Description of the task:
Nothing but the lines from the one containing "Base de agua: 30 m." through the one containing "1 enlace de herramientas DIY.", both included, should be given again, each exactly as written below.

[Dataset items]
________________________________________

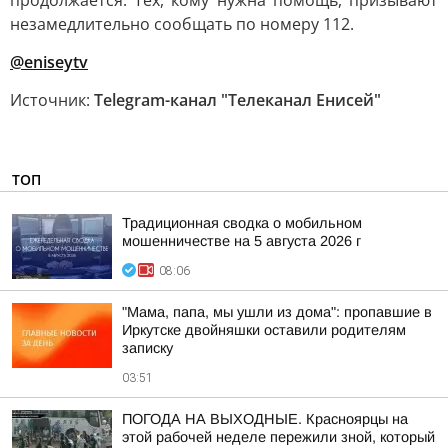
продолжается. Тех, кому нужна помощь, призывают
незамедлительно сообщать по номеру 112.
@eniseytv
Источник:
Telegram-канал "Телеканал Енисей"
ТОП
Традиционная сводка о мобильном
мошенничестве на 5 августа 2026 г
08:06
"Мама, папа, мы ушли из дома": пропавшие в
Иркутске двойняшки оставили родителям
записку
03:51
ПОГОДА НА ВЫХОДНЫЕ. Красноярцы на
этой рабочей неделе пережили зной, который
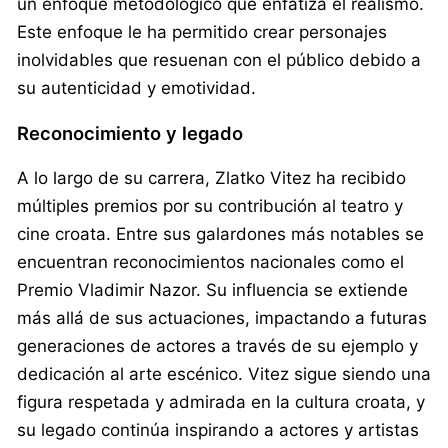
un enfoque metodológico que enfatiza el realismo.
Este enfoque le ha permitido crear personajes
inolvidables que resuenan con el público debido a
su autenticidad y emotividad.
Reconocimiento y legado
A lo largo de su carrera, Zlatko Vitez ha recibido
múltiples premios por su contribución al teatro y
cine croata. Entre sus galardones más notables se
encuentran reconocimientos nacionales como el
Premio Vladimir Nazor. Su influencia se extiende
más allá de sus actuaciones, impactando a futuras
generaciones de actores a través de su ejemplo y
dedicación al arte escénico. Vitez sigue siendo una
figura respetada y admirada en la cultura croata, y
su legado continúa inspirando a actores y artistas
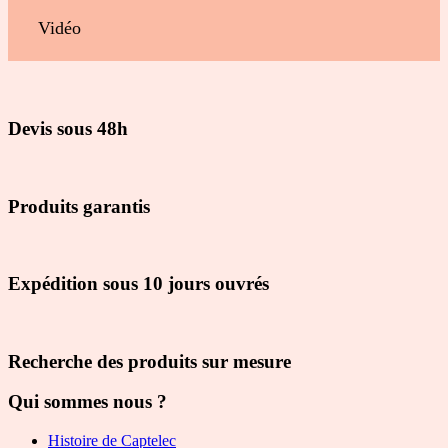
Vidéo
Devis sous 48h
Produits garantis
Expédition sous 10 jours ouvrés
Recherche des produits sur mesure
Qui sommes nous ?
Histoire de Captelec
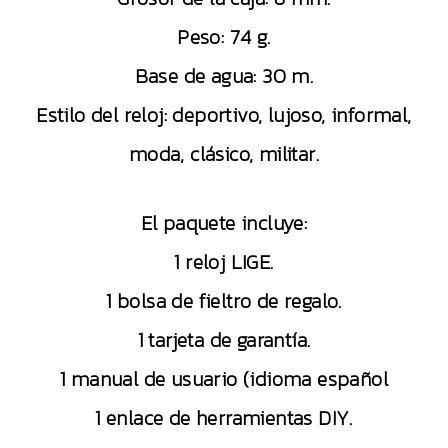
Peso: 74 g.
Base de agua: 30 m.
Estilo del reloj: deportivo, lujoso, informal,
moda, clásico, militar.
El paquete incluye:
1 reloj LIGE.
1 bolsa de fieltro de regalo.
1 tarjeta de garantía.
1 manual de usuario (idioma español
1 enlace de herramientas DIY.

________________________________________

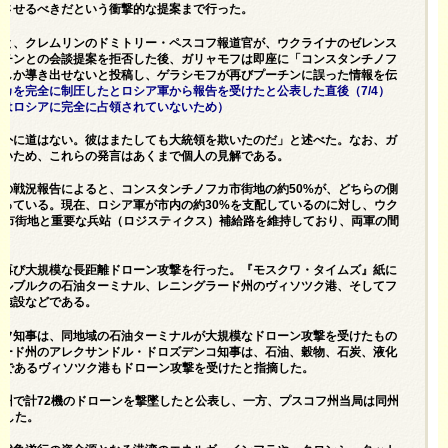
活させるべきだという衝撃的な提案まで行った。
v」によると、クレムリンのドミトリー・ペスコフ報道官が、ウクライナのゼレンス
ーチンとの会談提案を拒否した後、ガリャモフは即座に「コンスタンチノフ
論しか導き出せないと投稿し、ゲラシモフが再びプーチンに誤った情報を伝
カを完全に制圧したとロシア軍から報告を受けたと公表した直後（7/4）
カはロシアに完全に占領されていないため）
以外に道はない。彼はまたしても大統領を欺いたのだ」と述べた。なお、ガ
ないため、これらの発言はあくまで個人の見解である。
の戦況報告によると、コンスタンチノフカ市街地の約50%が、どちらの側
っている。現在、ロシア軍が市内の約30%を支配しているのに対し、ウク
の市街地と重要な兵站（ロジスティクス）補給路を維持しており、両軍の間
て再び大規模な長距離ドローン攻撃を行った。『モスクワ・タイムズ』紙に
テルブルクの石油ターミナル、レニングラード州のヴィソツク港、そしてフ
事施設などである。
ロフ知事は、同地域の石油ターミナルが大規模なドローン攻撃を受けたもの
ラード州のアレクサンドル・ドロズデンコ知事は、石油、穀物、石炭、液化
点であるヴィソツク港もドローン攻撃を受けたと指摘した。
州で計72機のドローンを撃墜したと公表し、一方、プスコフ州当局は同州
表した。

________________________________________

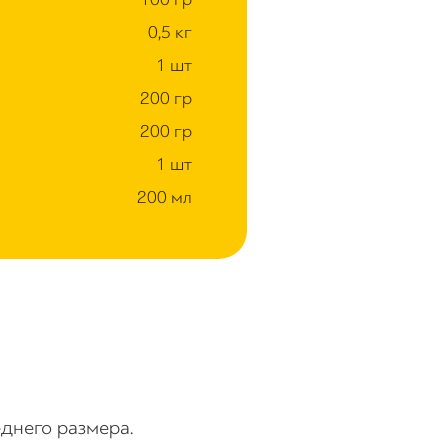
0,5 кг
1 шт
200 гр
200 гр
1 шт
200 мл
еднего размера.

________________________________________

Result of the task:
Base de agua: 30 m.
Estilo del reloj: deportivo, lujoso, informal,
moda, clásico, militar.
El paquete incluye:
1 reloj LIGE.
1 bolsa de fieltro de regalo.
1 tarjeta de garantía.
1 manual de usuario (idioma español
1 enlace de herramientas DIY.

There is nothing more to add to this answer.